Ветер бил в лицо холодными каплями. Внутри каждой капли лопались пузырьки свежего воздуха. Ночь несла дикие запахи березовой листвы, грибов и гари, и свежесть входила в легкие с каждым порывом ночного веселого ветра.
Над нами проходила ночная гроза, обыкновенная гроза, но нас не оставляло чувство, что такую грозу мы видим впервые в жизни.
Из долгих скитаний по земле, из опыта всей жизни я знал, что ничто не повторяется, что нет одинаковых вещей и что каждый день и час этой жизни не похож на другие и наполнен только одному ему свойственными чертами.

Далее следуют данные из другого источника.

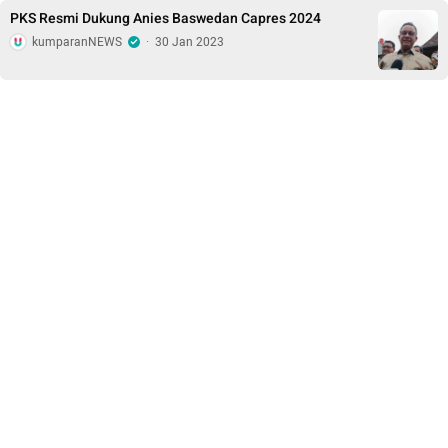
PKS Resmi Dukung Anies Baswedan Capres 2024
kumparanNEWS
·
30 Jan 2023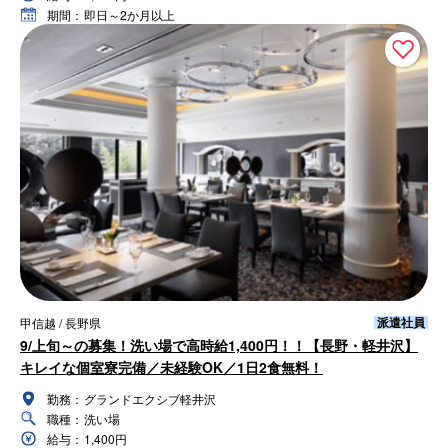
期間：
即日～2か月以上
派遣社員
甲信越 / 長野県
9/上旬～の募集！洗い場で高時給1,400円！！【長野・軽井沢】
キレイな個室寮完備／未経験OK／1日2食無料！
勤務：
グランドエクシブ軽井沢
職種：
洗い場
給与：
1,400円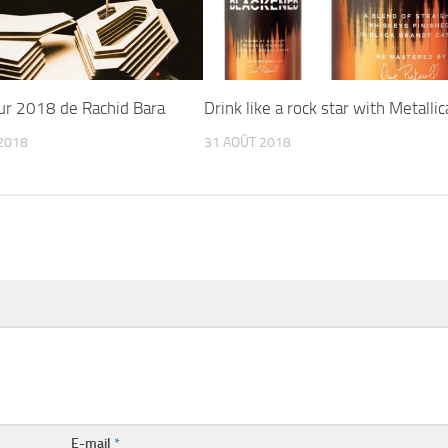
ur 2018 de Rachid Bara
Drink like a rock star with Metallic
2018
31 AOÛT 2018
E-mail
*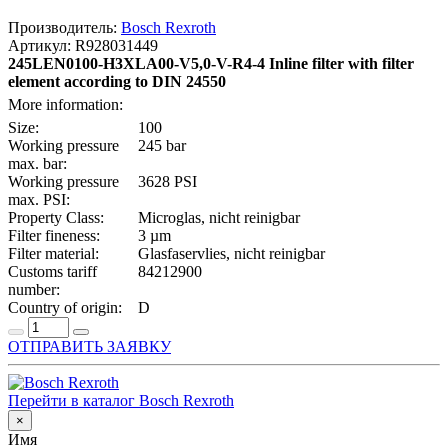
Производитель:
Bosch Rexroth
Артикул: R928031449
245LEN0100-H3XLA00-V5,0-V-R4-4 Inline filter with filter
element according to DIN 24550
More information:
Size:
100
Working pressure
245 bar
max. bar:
Working pressure
3628 PSI
max. PSI:
Property Class:
Microglas, nicht reinigbar
Filter fineness:
3 µm
Filter material:
Glasfaservlies, nicht reinigbar
Customs tariff
84212900
number:
Country of origin:
D
ОТПРАВИТЬ ЗАЯВКУ
Перейти в каталог Bosch Rexroth
×
Имя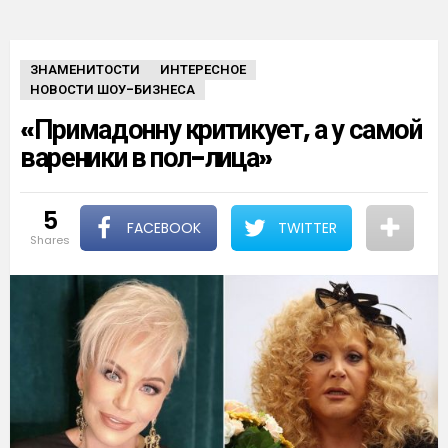
ЗНАМЕНИТОСТИ
ИНТЕРЕСНОЕ
НОВОСТИ ШОУ-БИЗНЕСА
«Примадонну критикует, а у самой
вареники в пол-лица»
5
FACEBOOK
TWITTER
shares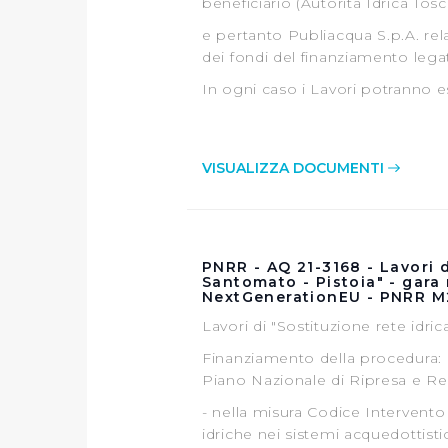
beneficiario (Autorità Idrica Tos
loro o che hanno raccolto dal
e pertanto Publiacqua S.p.A. re
Cliccando su "Accetta tutti",
dei fondi del finanziamento leg
In ogni caso i Lavori potranno ess
Cliccando su "Personalizza" 
desiderati e le terze parti d
VISUALIZZA DOCUMENTI
Cliccando su "Rifiuta" o sulla
eccezione dei cookie tecnici
dunque la continuazione dell
tecnici indispensabili per un
PNRR - AQ 21-3168 - Lavori d
Santomato - Pistoia" - gara
NextGenerationEU - PNRR M
Lavori di "Sostituzione rete idri
Finanziamento della procedura: 
Piano Nazionale di Ripresa e Re
- nella misura Codice Intervento
idriche nei sistemi acquedottist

Трудно сосчитать, сколько дней, то моросивших теплым дождем, то шумных от ветра, то ярких, как летнее небо, прошло на Сегдене, на Черненьком озере, на Урженском озере, где вода фиолетового цвета и чирки ныряют около поплавков, на Великом озере с его затопленными на дне тысячелетними лесами и плавучим берегом из водяной травы и, наконец, на Черном озере, где в траве выше человеческого роста прячутся барсуки, волчата подходят к костру на сорок шагов, жуки-плавунцы склевывают с удочек червей, а глухари, объевшиеся брусникой, ломают заросли, как медведи.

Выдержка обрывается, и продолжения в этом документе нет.